When times get tough, you should turn to stories of people who had to overcome tremendous adversity to help put your own problems into perspective. For example, while you may have learned about Helen Keller in school, chances are you may have forgotten many of the things you were told years ago. If so, you should learn more about this important historical icon who has served as an inspiration for many people across the globe. 

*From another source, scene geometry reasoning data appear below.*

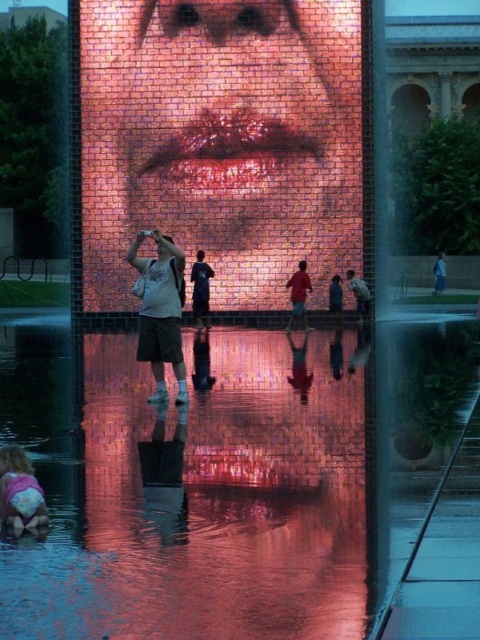 Question: Which point is closer to the camera?

Choices:
 (A) glossy reflective water at center
 (B) matte white t-shirt at center

Answer: (A)

Question: Is glossy reflective water at center in front of pink fabric at lower left?

Choices:
 (A) yes
 (B) no

Answer: (A)

Question: Which point is closer to the camera?

Choices:
 (A) (197, 605)
 (B) (0, 461)
 (C) (304, 314)

Answer: (A)

Question: Can you confirm if glossy reflective water at center is smaller than dark blue jeans at center?

Choices:
 (A) no
 (B) yes

Answer: (A)

Question: Which object is the farthest from the matte red shirt at center?

Choices:
 (A) pink fabric at lower left
 (B) matte white t-shirt at center
 (C) matte gray shirt at center

Answer: (A)

Question: Does matte white t-shirt at center have a greater width compared to dark blue jeans at center?

Choices:
 (A) no
 (B) yes

Answer: (B)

Helen Keller was born in 1880 in Tuscumbia, Ala. At the age of 18 months, she contracted an illness that left her blind, deaf and unable to speak. Before her illness, Keller was an extraordinary child, according to Biography. She had begun speaking by 6 months old and was walking by the age of 1. To this day, experts are unsure of what caused Keller to lose her sight and hearing, though the common belief is that it may have been Scarlett fever or meningitis. 

Fight to succeed
Being unable to express herself with words left Keller understandably frustrated. During those early years following her illness, she would kick and scream when she was angry and giggle uncontrollably when happy, making her difficult to control. Many people urged her family to put her into an institution, but they searched for alternatives. In 1886, Keller's mother began to take her to see a number of experts who claimed they could help her. After visiting many prominent figures in the healthcare community, the family was directed to Annie Sullivan, who had recently received her degree to work with people who were blind. 

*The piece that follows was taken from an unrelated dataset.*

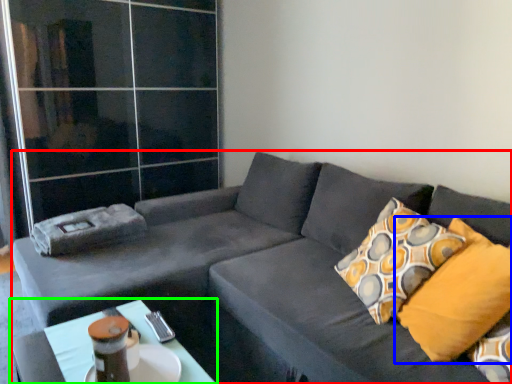 Question: Based on their relative distances, which object is nearer to studio couch (highlighted by a red box)? Choose from pillow (highlighted by a blue box) and table (highlighted by a green box).

Choices:
 (A) pillow
 (B) table

Answer: (A)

Sullivan refused to give up on Keller and eventually found a way to teach her to associate words with objects. In a now famous lesson, Sullivan ran Keller's hands under a water pump and signed the letters to spell out water in her hand, leading to Keller finally understanding how she could communicate. 

After that, there was no stopping Keller. She began speech classes at the Horace Mann School for the Deaf in 1890 and eventually learned to speak so that others could understand her. She was determined to go to college and eventually attended Radcliff College after befriending the writer Mark Twain, who introduced her to Henry Rogers who paid for Keller's tuition because he admired her spirit. 

Keller went on to graduate at age 24 and became a well-know activist and lecturer. She spent the rest of her life fighting for the rights of people with disabilities as well as playing a major role in the women's suffrage movement. She even helped found the American Civil Liberties Union in 1890. 

Continuing her legacy
According to the American Foundation for the Blind, Keller continues to be an inspiration long after her death in 1968. The foundation stresses that Keller was more than just that little blind girl at the water pump, but a warrior who was determined to fight for equal rights for all individuals. 

The foundation published a letter Keller wrote to the Student Body of Germany in 1933 after Nazi youth burned copies of her book. 

"History has taught you nothing if you think you can kill ideas. Tyrants have tried to do that often before, and the ideas have risen up in their might and destroyed them. You can burn my books and the books of the best minds in Europe but the ideas in them have seeped through a million channels, and will continue to quicken other minds. I gave all the royalties of my books to the soldiers blinded in the World War with no thought in my heart but love and compassion for the German people," wrote Keller.